You probably saw the heading of this post and thought to yourself, “Is she pregnant?” Well, the answer is “no” – and, if I can help it, a sibling for our cub won’t be in the picture for another year or two. However, I felt inclined to elaborate on this topic since one of my readers asked in last month’s Q&A post: what do you think you will do differently with or in preparation for your next child?
I love being a mother; there’s something comfortably challenging and rewarding about sharing the responsibility with my husband to nurture and teach the ways of the world to our tiny human. We’ve been on this parenting journey for nearly half a year – so, since we are well-ahead of the newborn stage and past the first sleep regression – I’ve had plenty of time to mentally gather a few different things we will do once our second child comes along.
1. Ask for medicine for morning sickness right away.
I was one of the “chosen few” preggos who had severe morning sickness that lasted up until I was 22 weeks pregnant. If you’re looking for me to share my coping secret – I won’t suggest ginger, peppermint, bananas, or any other “special” potion to keep from hurling every time you sit, stand, walk, or breathe. My help came from Diclegis – and, if the next little cub gives me nausea from hell, that’s the first thing on my list of requests from my obstetrician.
2. Don’t start sleeping habits that you don’t want to keep in the long run.

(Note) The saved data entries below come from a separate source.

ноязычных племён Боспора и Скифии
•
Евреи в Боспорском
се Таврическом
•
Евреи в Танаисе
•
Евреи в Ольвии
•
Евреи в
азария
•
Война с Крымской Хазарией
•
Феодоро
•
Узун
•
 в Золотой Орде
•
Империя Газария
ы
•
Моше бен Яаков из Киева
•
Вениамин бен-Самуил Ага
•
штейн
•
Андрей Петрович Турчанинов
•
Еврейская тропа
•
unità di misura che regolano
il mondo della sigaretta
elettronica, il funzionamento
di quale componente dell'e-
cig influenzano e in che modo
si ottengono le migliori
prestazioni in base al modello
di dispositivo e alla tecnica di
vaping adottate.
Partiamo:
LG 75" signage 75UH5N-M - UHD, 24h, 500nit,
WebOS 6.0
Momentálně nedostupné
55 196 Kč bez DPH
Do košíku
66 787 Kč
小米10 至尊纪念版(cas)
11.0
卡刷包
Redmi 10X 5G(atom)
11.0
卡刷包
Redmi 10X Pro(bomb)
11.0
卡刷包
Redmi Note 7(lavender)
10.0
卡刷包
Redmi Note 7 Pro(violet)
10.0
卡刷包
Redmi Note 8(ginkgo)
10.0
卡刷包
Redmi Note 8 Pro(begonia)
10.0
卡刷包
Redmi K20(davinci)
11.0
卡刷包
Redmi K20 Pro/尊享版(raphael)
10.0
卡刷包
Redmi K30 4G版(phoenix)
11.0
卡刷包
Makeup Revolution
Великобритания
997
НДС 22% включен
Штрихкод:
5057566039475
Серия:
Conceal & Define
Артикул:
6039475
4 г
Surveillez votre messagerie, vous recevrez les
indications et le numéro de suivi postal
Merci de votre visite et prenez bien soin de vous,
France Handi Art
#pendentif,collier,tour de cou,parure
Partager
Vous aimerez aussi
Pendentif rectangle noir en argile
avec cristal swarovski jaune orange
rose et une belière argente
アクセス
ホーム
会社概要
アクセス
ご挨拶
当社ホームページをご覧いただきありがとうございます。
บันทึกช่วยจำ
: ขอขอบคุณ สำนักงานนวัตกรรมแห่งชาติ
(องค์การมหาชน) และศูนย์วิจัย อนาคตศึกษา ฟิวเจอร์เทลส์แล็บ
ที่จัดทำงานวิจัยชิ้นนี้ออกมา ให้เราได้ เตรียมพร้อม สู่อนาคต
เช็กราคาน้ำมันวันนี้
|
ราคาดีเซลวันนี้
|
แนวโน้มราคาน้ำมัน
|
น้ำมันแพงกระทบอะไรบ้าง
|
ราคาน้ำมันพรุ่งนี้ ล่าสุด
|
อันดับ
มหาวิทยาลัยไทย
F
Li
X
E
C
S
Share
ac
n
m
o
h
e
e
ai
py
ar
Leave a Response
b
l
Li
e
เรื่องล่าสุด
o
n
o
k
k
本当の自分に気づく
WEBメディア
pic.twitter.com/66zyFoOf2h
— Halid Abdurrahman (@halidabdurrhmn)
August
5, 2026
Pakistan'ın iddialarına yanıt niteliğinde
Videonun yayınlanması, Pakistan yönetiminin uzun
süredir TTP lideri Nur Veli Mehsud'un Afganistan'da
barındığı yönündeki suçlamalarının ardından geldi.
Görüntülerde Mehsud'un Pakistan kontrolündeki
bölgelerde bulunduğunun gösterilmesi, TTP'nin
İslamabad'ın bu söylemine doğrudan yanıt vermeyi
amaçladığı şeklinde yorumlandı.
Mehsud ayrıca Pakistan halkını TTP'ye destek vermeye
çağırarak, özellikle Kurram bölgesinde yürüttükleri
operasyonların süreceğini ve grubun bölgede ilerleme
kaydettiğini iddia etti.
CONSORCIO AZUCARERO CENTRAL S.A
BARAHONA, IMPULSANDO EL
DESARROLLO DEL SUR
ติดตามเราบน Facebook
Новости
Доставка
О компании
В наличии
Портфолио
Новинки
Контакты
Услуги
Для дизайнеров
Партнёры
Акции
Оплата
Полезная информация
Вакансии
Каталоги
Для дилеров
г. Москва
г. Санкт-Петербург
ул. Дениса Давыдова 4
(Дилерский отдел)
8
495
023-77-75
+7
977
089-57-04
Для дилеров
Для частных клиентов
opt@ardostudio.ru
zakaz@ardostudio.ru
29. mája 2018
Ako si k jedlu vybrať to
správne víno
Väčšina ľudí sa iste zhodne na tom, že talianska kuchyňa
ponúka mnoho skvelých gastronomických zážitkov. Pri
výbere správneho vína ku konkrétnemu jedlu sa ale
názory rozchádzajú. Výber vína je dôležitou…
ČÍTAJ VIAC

If you’re one of my loyal readers, you know how much bouncing and rocking Leo did to my body when he was a newborn. While I was pregnant, I would bounce on a yoga ball to relieve pressure from my back. So, naturally – when Leo was born, bouncing him on the yoga ball was probably the only thing that would consistently put him to sleep. The constant bounce did such a number on my lower back and knees; I’m surprised we haven’t chucked that thing out the window yet. Luckily, we were able to wean Leo from needing movement to sleep – but, I probably won’t even go near the yoga ball with #2.
3. Don’t purchase non-basic items until you get to know your child.
This one might be a tad bit of a regret and probably doesn’t really apply here since we have all of the necessities (and, then some) for the next cub – but, if it can help a future mama: wait until your child is born to learn their preferences vs. purchasing toys or items you may or may not need.
Example: we bought a swing for Leo – but, he preferred bouncing over swinging when he was a tiny one. Thus, we had to purchase a bouncer instead. This can also be said for skin and hair products. Before spending money on full-size bottles of soap or shampoo, utilize the free samples that companies send you during your pregnancy. Thus, you’ll be able to judge what products work best for your child’s sensitive skin.
4. View breastfeeding as an option, not a necessity.
If you’re a new reader, I’ll have you know that I initially started my blog to share my breastfeeding story when I was devastated that it didn’t work out for me. Along with society, I put a lot of pressure and judgement on myself to make breastfeeding work – but, it was doing more harm than good for myself and Leo. I won’t make a conclusive statement and say that I’m not willing to try to breastfeed again – but, if I start to develop the same feelings or experiences as I had the first time around, I will pull the plug on nursing a lot quicker with the future cub.
5. Stop Internet research altogether and consult a pediatrician.
The Internet is an encyclopedia of opinions, he said/she said reports, and unsolicited (well, I guess it would be solicited if you’re Googling after it) advice. As a parent, the Internet can be a helpful or a hurtful tool. I mean – it’s a lot quicker to ask Google what diaper rash looks like or gauge if your baby has enough wet or dirty diapers. I’ll have my own experience to lean on with our next child – but, it’s definitely better to reach out to your pediatrician or nurse line if you have an honest concern.